Biography
Let me tell you a little bit about myself. I grew up in the suburbs of Chicago, the son of Chinese immigrants. I started at Yale studying biochemistry, but one course during my sophomore year—on modern Chinese history—changed my life and I became a history major. Three summers working as a camp counselor planted the idea of a career in teaching. I then went to the University of Michigan for graduate school and earned my Ph.D. in 1991. I spent two summers during grad school working as a ranger at Klondike Gold Rush National Historical Park (Skagway, Alaska) and Shenandoah National Park (in Virginia). Those experiences profoundly shaped the way I teach.
I have been at Juniata since 1991 and have taught a variety of courses: broad surveys of U.S. history as well as more-specialized courses on the American Revolution, environmental history, early North America, and terrorism. I also enjoy teaching with colleagues in other departments; they have included the choir director (on music in the Civil Rights Movement) and a biologist (on comics in American culture). Furthermore, I enjoy teaching First Year Composition, in part because I get to work with students I don’t usually see in my other courses.
My early research and writing examined stereotypes of Appalachian Mountain people. More recently, I have focused on the environmental history of the American Revolution. I’m writing a book tentatively titled The Military Metabolism of the American Revolution. Armed forces needed energy—food, fuel, work animals, food for those animals, and so on—to operate, and all of that energy came from the environment. How did those armed forces get that energy and use it? The answers to that question help us understand the course of the War of Independence, the lives of soldiers and civilians, and the role the natural world played at that time and during the centuries that followed.
When I have some spare time, I like to run on local trails, read all sorts of books, root for the Chicago Bears and Cubs, pull out a favorite movie (like Raiders of the Lost Ark), devour my wife Rachel’s amazing desserts (lemon pound cake!), and keep up with my awesome kids, Benjamin and Rebecca.
Selected publications:
- Editor, A Mountaineer in Motion: The Memoir of Dr.
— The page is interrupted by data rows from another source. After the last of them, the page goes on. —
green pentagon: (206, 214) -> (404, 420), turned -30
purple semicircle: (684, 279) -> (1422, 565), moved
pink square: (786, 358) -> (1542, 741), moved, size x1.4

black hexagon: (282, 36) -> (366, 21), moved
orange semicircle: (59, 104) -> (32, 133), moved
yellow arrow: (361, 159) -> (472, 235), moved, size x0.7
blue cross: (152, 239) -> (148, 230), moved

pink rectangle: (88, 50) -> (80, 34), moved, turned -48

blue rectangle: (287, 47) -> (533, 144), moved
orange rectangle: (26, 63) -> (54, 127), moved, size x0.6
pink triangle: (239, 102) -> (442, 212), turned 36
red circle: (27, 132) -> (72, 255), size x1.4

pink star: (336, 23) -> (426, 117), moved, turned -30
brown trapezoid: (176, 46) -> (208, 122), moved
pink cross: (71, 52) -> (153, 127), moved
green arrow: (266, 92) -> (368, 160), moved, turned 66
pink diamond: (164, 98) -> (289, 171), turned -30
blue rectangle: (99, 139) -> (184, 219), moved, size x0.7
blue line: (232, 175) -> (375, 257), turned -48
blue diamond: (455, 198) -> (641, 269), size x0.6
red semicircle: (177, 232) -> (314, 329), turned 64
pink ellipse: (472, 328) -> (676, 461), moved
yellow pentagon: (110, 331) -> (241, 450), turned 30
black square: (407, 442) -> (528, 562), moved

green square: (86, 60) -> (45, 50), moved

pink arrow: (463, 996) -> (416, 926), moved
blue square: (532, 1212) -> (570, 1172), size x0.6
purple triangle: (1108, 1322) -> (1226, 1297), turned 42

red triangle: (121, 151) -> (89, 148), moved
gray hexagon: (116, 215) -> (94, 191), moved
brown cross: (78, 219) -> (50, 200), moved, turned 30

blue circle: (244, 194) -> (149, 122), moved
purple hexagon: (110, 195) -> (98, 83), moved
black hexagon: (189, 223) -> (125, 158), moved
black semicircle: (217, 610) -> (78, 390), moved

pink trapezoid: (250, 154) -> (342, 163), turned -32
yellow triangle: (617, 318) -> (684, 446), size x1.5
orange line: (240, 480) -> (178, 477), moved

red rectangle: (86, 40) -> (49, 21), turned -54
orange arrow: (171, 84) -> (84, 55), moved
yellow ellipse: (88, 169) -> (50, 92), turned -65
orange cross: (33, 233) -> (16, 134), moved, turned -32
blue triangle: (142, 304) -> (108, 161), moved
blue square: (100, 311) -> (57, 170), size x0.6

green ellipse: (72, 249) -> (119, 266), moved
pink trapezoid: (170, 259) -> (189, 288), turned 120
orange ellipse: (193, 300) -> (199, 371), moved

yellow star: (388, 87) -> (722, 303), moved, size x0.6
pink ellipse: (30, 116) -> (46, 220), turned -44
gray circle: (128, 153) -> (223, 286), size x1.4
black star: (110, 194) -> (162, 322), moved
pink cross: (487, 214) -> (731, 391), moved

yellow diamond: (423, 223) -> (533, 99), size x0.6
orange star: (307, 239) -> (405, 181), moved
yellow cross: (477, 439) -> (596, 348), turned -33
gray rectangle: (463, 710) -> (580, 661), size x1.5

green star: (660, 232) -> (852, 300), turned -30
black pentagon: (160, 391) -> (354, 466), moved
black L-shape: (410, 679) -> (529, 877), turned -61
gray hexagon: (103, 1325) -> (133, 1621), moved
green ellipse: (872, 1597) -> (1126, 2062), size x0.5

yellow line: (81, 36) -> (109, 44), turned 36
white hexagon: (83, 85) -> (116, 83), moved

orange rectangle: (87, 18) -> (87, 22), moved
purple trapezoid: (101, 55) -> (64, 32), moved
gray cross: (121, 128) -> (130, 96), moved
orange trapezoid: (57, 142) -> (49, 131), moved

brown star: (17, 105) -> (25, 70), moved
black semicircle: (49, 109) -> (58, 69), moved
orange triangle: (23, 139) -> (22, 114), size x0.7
Abraham Jobe, 1817-1906 (University of Tennessee Press, 2009).
- Two Worlds in the Tennessee Mountains: Exploring the Origins of Appalachian Stereotypes (University Press of Kentucky, 1997).
- “Mast Trees, the British Navy, and the American Revolution,” in Commonwealth Forestry & Environmental History: Empire, Forests and Colonial Environments in Africa, the Caribbean, South Asia and New Zealand (Delhi, India: Primus Books, 2020), 69-79.
- “Environmental History and the War of Independence: Saltpeter and the Continental Army’s Shortage of Gunpowder,” in The American Revolution Reborn (Philadelphia: University of Pennsylvania Press, 2016), 205-230.
- “The Rich Diversity of the Edge,” Common-Place, 14:3 (Spring 2014).
- “Food, Fuel, and the New England Environment in the War for Independence, 1775-1776,” New England Quarterly, 80:4 (December 2007), 614-654.
Selected Honors and Awards
- Theodore C. Blegen Award, Forest History Society, for the best article in forest and conservation history during 2007.
- Beachley Award for Distinguished Teaching, Juniata College, 2007.
- Pennsylvania Professor of the Year, Carnegie Foundation for the Advancement of Teaching and the Council for Advancement and Support of Education, 2000.
- Appalachian Studies Award for Best Original Manuscript, Appalachian Studies Association and The University Press of Kentucky, 1996.
- Junior Faculty Award for Excellence in Teaching, Juniata College, 1995.